> [Assignment]: Please copy every record below exactly, but leave the pictures out.

========

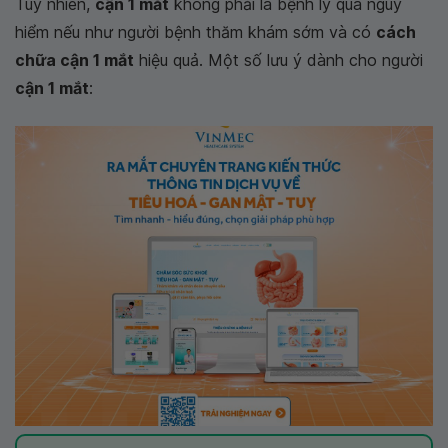
Tuy nhiên,
cận 1 mắt
không phải là bệnh lý quá nguy
hiểm nếu như người bệnh thăm khám sớm và có
cách
chữa cận 1 mắt
hiệu quả. Một số lưu ý dành cho người
cận 1 mắt
:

========

> [Task response]:
Tuy nhiên,
cận 1 mắt
không phải là bệnh lý quá nguy
hiểm nếu như người bệnh thăm khám sớm và có
cách
chữa cận 1 mắt
hiệu quả. Một số lưu ý dành cho người
cận 1 mắt
:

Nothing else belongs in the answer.